UK inflation rates rise in November

The inflation rate in the UK rose above zero last month, with prices rising by 0.1%; a positive move for the first time since July.

Sharply falling commodity prices means inflation has been suppressed during much of 2015, despite the increase in November. According to the Consumer Price Index (CPI), the price levels across the economy were at the same level as this time last year [1].

The Office for National Statistics (ONS) has said that smaller declines in transport costs such as the cost of petrol, alcohol and tobacco prices have contributed to the increase in the inflation rate [1].

Analysts had expected a figure of about zero, considering the rate of inflation a month earlier (October) was -0.1% [2].

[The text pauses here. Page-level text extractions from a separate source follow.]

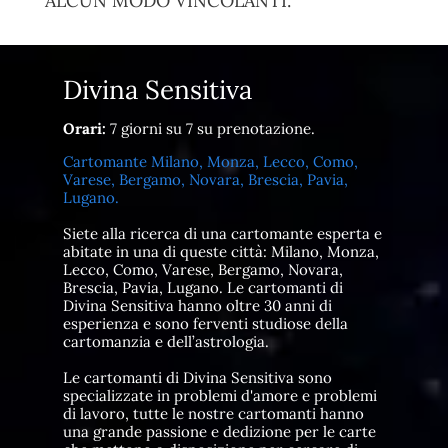
ALCUN MODO VINCOLANTI.
Divina Sensitiva
Orari:
7 giorni su 7 su prenotazione.
Cartomante Milano, Monza, Lecco, Como,
Varese, Bergamo, Novara, Brescia, Pavia,
Lugano.
Siete alla ricerca di una cartomante esperta e
abitate in una di queste città: Milano, Monza,
Lecco, Como, Varese, Bergamo, Novara,
Brescia, Pavia, Lugano. Le cartomanti di
Divina Sensitiva hanno oltre 30 anni di
esperienza e sono ferventi studiose della
cartomanzia e dell’astrologia.
Le cartomanti di Divina Sensitiva sono
specializzate in problemi d'amore e problemi
di lavoro, tutte le nostre cartomanti hanno
una grande passione e dedizione per le carte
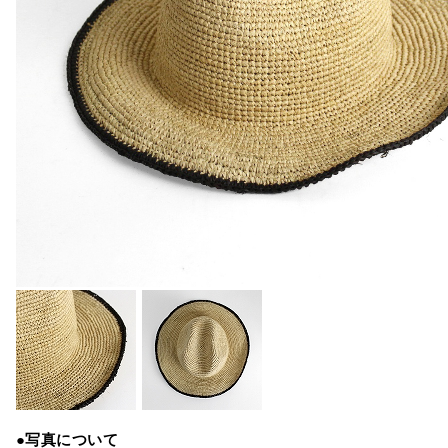
●写真について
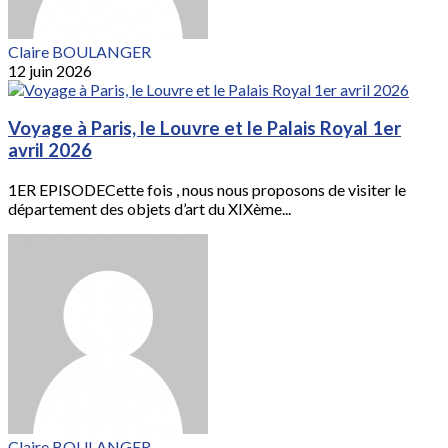
Claire BOULANGER
12 juin 2026
Voyage à Paris, le Louvre et le Palais Royal 1er
avril 2026
1ER EPISODECette fois , nous nous proposons de visiter le
département des objets d’art du XIXème...
Claire BOULANGER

This comes after last weeks’ announcement by the Bank of England to keep interest rates at 0.5%. This was due to the Bank predicting that inflation would stay below 1% until the second half of next year.

Inflation as measured by the Retail Price Index (RPI) was 1.1%, up from 0.7% in October, although this includes mortgage payments and council tax, whereas CPI does not [2].

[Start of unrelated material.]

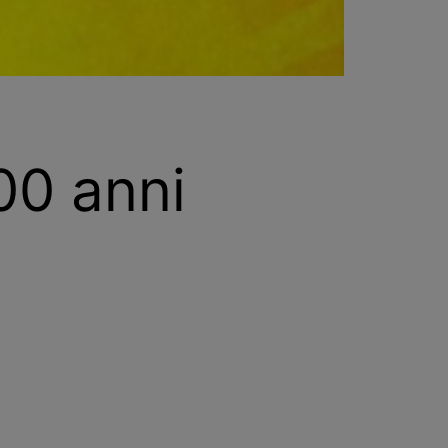
500 anni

According to the ONS, clothing prices were the biggest drag on inflation after they recorded an unprecedented fall between October and November, usually a period of higher figures due to the onset of Christmas. The ONS has concluded that records were before the ‘Black Friday’ discounts took effect, thus did not show a true overall indication of spending for that period [3].


[1] The Guardian. ‘UK inflation moves above zero’.

[2] BBC News. ‘UK inflation rate rises to 0.1% in November’.

[3] Reuters UK. ‘UK inflation edges back above zero in November’.